Proc Natl Acad Sci U S A. 2001 May 8;98(10):5734-9. doi: 10.1073/pnas.091402398.
Fanconi anemia (FA) is a rare, genetically heterogeneous autosomal recessive disorder associated with progressive aplastic anemia, congenital abnormalities, and cancer. FA has a very high incidence in the Afrikaner population of South Africa, possibly due to a founder effect. Previously we observed allelic association between polymorphic markers flanking the FA group A gene (FANCA) and disease chromosomes in Afrikaners. We genotyped 26 FA families with microsatellite and single nucleotide polymorphic markers and detected five FANCA haplotypes. Mutation scanning of the FANCA gene revealed association of these haplotypes with four different mutations. The most common was an intragenic deletion of exons 12-31, accounting for 60% of FA chromosomes in 46 unrelated Afrikaner FA patients, while two other mutations accounted for an additional 20%. Screening for these mutations in the European populations ancestral to the Afrikaners detected one patient from the Western Ruhr region of Germany who was heterozygous for the major deletion. The mutation was associated with the same unique FANCA haplotype as in Afrikaner patients.
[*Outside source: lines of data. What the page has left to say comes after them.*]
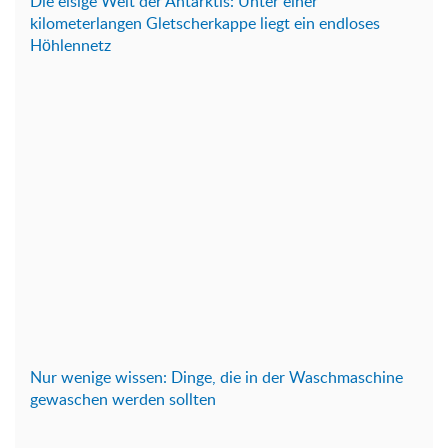
Die eisige Welt der Antarktis: Unter einer
kilometerlangen Gletscherkappe liegt ein endloses
Höhlennetz
Nur wenige wissen: Dinge, die in der Waschmaschine
gewaschen werden sollten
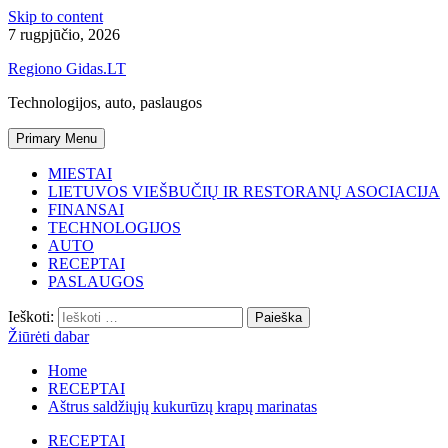
Skip to content
7 rugpjūčio, 2026
Regiono Gidas.LT
Technologijos, auto, paslaugos
Primary Menu
MIESTAI
LIETUVOS VIEŠBUČIŲ IR RESTORANŲ ASOCIACIJA
FINANSAI
TECHNOLOGIJOS
AUTO
RECEPTAI
PASLAUGOS
Ieškoti:
Žiūrėti dabar
Home
RECEPTAI
Aštrus saldžiųjų kukurūzų krapų marinatas
RECEPTAI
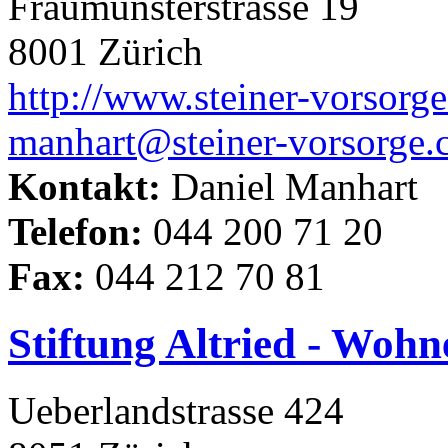
Fraumünsterstrasse 19
8001 Zürich
http://www.steiner-vorsorge
manhart@steiner-vorsorge.
Kontakt:
Daniel Manhart
Telefon:
044 200 71 20
Fax:
044 212 70 81
Stiftung Altried - Wohn
Ueberlandstrasse 424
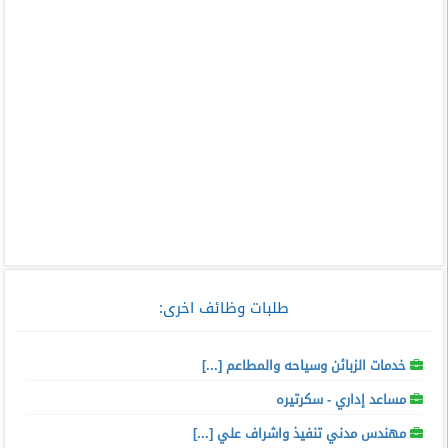
طلبات وظائف اخرى:
خدمات الزبائن وسياحه والمطاعم [...]
مساعد إداري - سكرتيره
مهندس مدني تنفيذ واشراف علي [...]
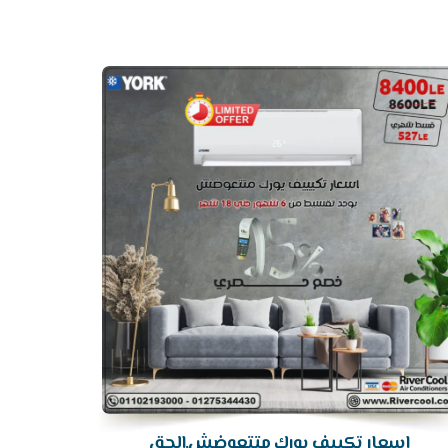
أرخص
سعر
تكييف
اسعار تكييف يورك متتعوضش,الحق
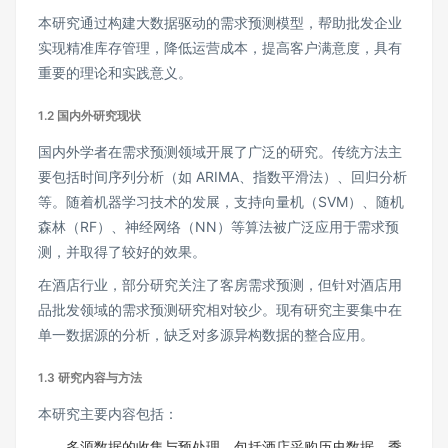
本研究通过构建大数据驱动的需求预测模型，帮助批发企业
实现精准库存管理，降低运营成本，提高客户满意度，具有
重要的理论和实践意义。
1.2 国内外研究现状
国内外学者在需求预测领域开展了广泛的研究。传统方法主
要包括时间序列分析（如 ARIMA、指数平滑法）、回归分析
等。随着机器学习技术的发展，支持向量机（SVM）、随机
森林（RF）、神经网络（NN）等算法被广泛应用于需求预
测，并取得了较好的效果。
在酒店行业，部分研究关注了客房需求预测，但针对酒店用
品批发领域的需求预测研究相对较少。现有研究主要集中在
单一数据源的分析，缺乏对多源异构数据的整合应用。
1.3 研究内容与方法
本研究主要内容包括：
多源数据的收集与预处理，包括酒店采购历史数据、季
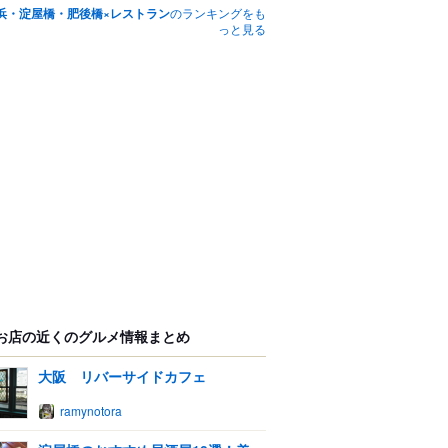
浜・淀屋橋・肥後橋×レストラン
のランキングをも
っと見る
お店の近くのグルメ情報まとめ
大阪 リバーサイドカフェ
ramynotora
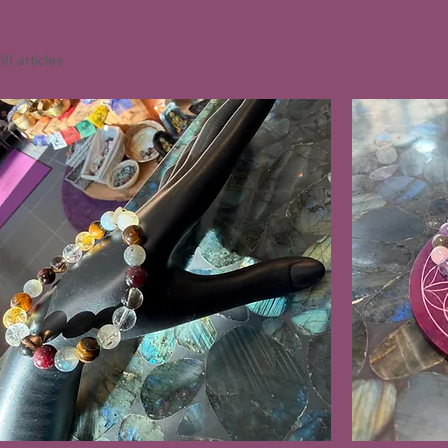
60 articles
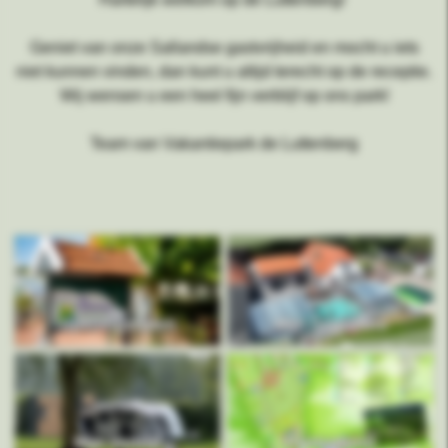
Geniet van onze Sallandse gastvrijheid en mocht u iets
niet kunnen vinden, dan kunt u altijd terecht op de receptie.
Wij wensen u een heel fijn verblijf op ons park!
Team van Vakantiepark de Luttenberg
Openingstijden
Mijn Gegevens
Mijn Verblijf
Plattegrond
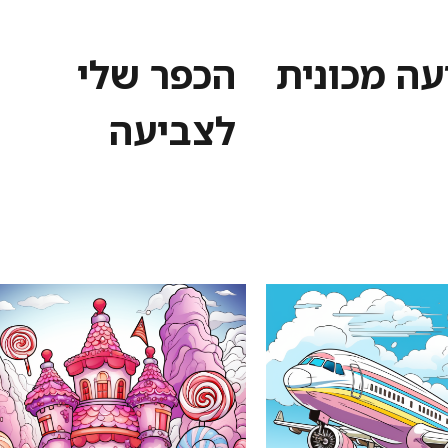
עה מכונית
הכפר שלי
לצביעה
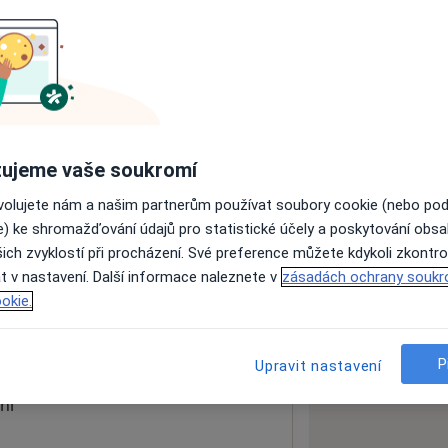
ách nejsou k dispozici
ádné informace o svých službách.
ujeme vaše soukromí
ovolujete nám a našim partnerům používat soubory cookie (nebo po
e) ke shromažďování údajů pro statistické účely a poskytování obs
ich zvyklostí při procházení. Své preference můžete kdykoli zkontro
t v nastavení. Další informace naleznete v
zásadách ochrany soukr
okie.
 mapu
 otevře v nové záložce
P
Upravit nastavení
ní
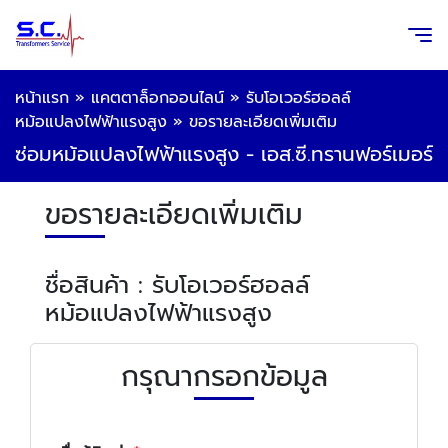
หน้าแรก
»
แคตตาล็อกออนไลน์
»
รับโอเวอร์ฮอลล์
หม้อแปลงไฟฟ้าแรงสูง
»
ขอรายละเอียดเพิ่มเติม
ซ่อมหม้อแปลงไฟฟ้าแรงสูง - เอส.ซี.ทรานฟอร์เมอร์
ขอรายละเอียดเพิ่มเติม
ชื่อสินค้า : รับโอเวอร์ฮอลล์
หม้อแปลงไฟฟ้าแรงสูง
กรุณากรอกข้อมูล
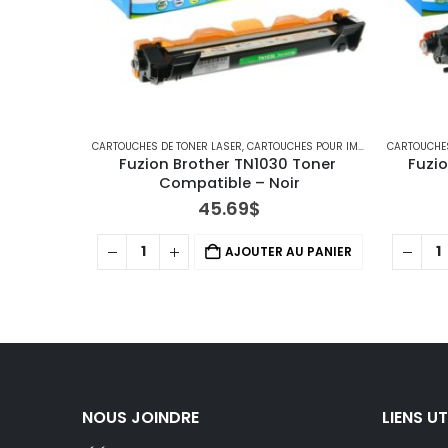
CARTOUCHES DE TONER LASER
,
CARTOUCHES POUR IMPRIMANTES BROTHER
CARTOUCHES
Fuzion Brother TN1030 Toner 
Fuzi
Compatible – Noir
45.69
$
AJOUTER AU PANIER
NOUS JOINDRE
LIENS UT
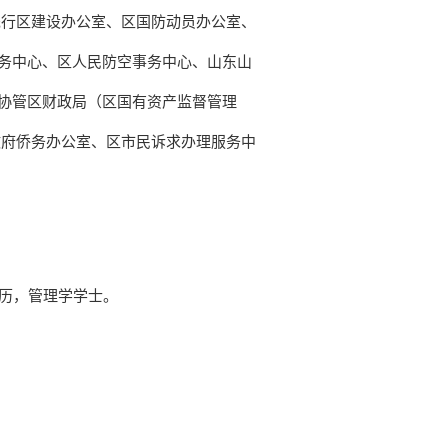
先行区建设办公室、区国防动员办公室、
务中心、区人民防空事务中心、山东山
协管区财政局（区国有资产监督管理
政府侨务办公室、区市民诉求办理服务中
学学历，管理学学士。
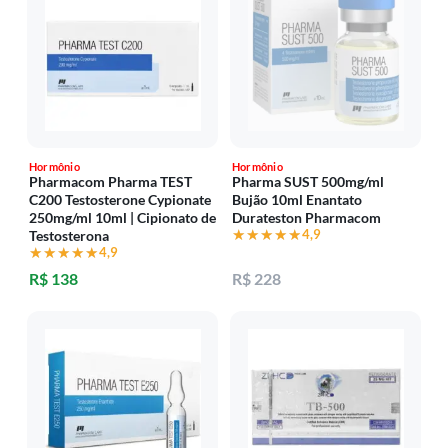
Hormônio
Hormônio
Pharmacom Pharma TEST
Pharma SUST 500mg/ml
C200 Testosterone Cypionate
Bujão 10ml Enantato
250mg/ml 10ml | Cipionato de
Durateston Pharmacom
★★★★★
★★★★★
4,9
Testosterona
★★★★★
★★★★★
4,9
R$ 138
R$ 228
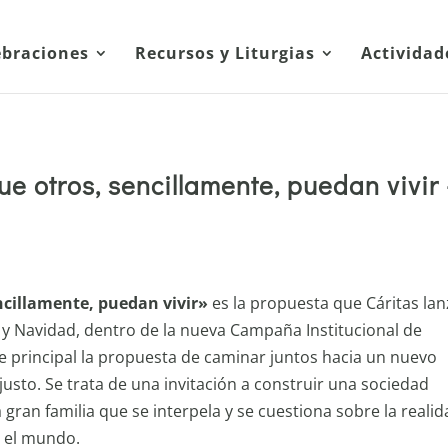
ebraciones
Recursos y Liturgias
Actividad
ue otros, sencillamente, puedan vivir
ncillamente, puedan vivir»
es la propuesta que Cáritas lan
 y Navidad, dentro de la nueva Campaña Institucional de
je principal la propuesta de caminar juntos hacia un nuevo
usto. Se trata de una invitación a construir una sociedad
an familia que se interpela y se cuestiona sobre la realid
n el mundo.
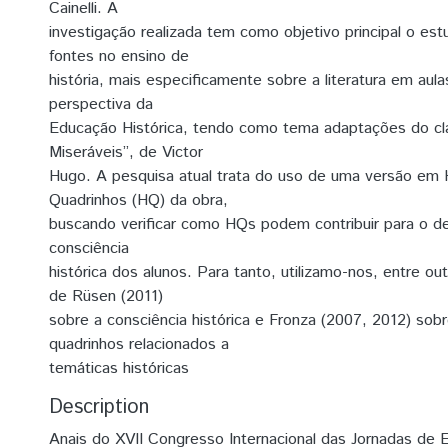
Cainelli. A
investigação realizada tem como objetivo principal o es
fontes no ensino de
história, mais especificamente sobre a literatura em aula
perspectiva da
Educação Histórica, tendo como tema adaptações do cl
Miseráveis”, de Victor
Hugo. A pesquisa atual trata do uso de uma versão em 
Quadrinhos (HQ) da obra,
buscando verificar como HQs podem contribuir para o d
consciência
histórica dos alunos. Para tanto, utilizamo-nos, entre ou
de Rüsen (2011)
sobre a consciência histórica e Fronza (2007, 2012) sob
quadrinhos relacionados a
temáticas históricas
Description
Anais do XVII Congresso Internacional das Jornadas de E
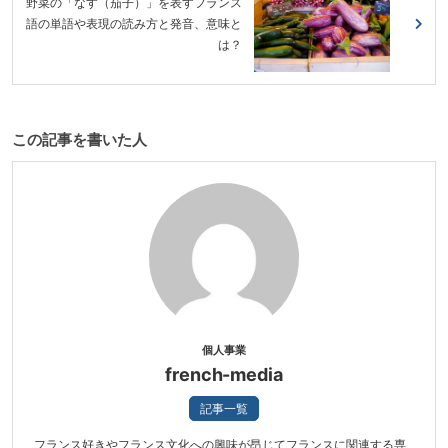
野菜の「なす（茄子）」を表すフランス
語の単語や表現の読み方と発音、意味と
は？
この記事を書いた人
個人事業
french-media
記事一覧
フランス好きやフランス文化への興味が昂じてフランスに関連する専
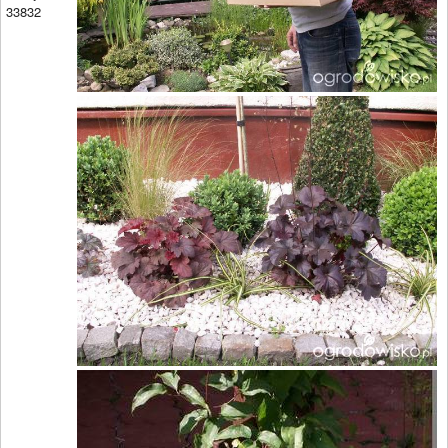
33832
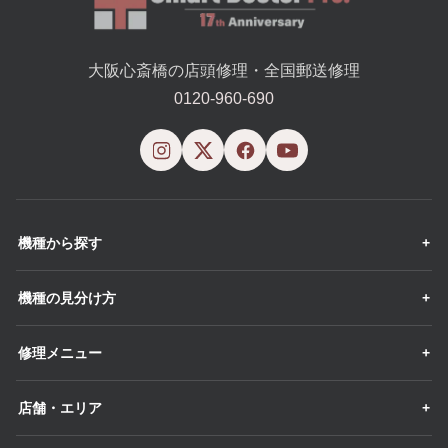
大阪心斎橋の店頭修理・全国郵送修理
0120-960-690
機種から探す
機種の見分け方
修理メニュー
店舗・エリア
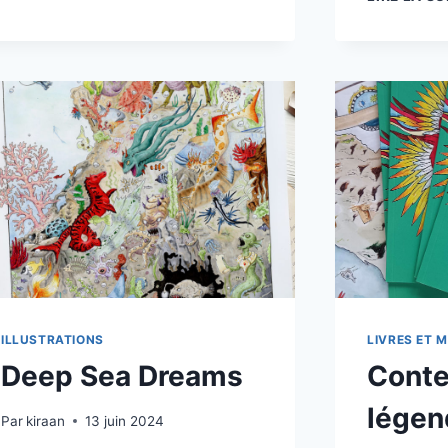
ILLUSTRATIONS
LIVRES ET 
Deep Sea Dreams
Conte
légen
Par
kiraan
13 juin 2024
Genealogical investigation of 12 Afrikaner families with FA revealed that all were descended from a French Huguenot couple who arrived at the Cape on June 5, 1688, whereas mutation analysis showed that the carriers of the major mutation were descendants of this same couple. The molecular and genealogical evidence is consistent with transmission of the major mutation to Western Germany and the Cape near the end of the 17th century, confirming the existence of a founder effect for FA in South Africa.
范可尼贫血(FA)是一种罕见的、基因异质性的常染色体隐性疾病,与进行性再生障碍性贫血、先天性异常和癌症相关。FA在南非的阿非利卡人群中发病率非常高,可能是由于奠基者效应。此前我们观察到阿非利卡人中FA A组基因(FANCA)侧翼的多态性标记与疾病染色体之间存在等位基因关联。我们用微卫星和单核苷酸多态性标记对26个FA家族进行基因分型,检测到5种FANCA单倍型。FANCA基因的突变扫描显示这些单倍型与4种不同的突变相关。最常见的是外显子12 - 31的基因内缺失,在46名不相关的阿非利卡FA患者中占FA染色体的60%,而另外两种突变又占20%。在阿非利卡人的欧洲祖先人群中筛查这些突变时,发现一名来自德国西部鲁尔地区的患者为主要缺失的杂合子。该突变与阿非利卡患者中相同的独特FANCA单倍型相关。对12个患有FA的阿非利卡人家族的系谱研究表明,所有家族均源自一对法国胡格诺派夫妇,他们于1688年6月5日抵达开普敦,而突变分析显示主要突变的携带者是这对夫妇的后代。分子和系谱证据一致表明主要突变在17世纪末传播到了德国西部和开普敦,证实了南非存在FA的奠基者效应。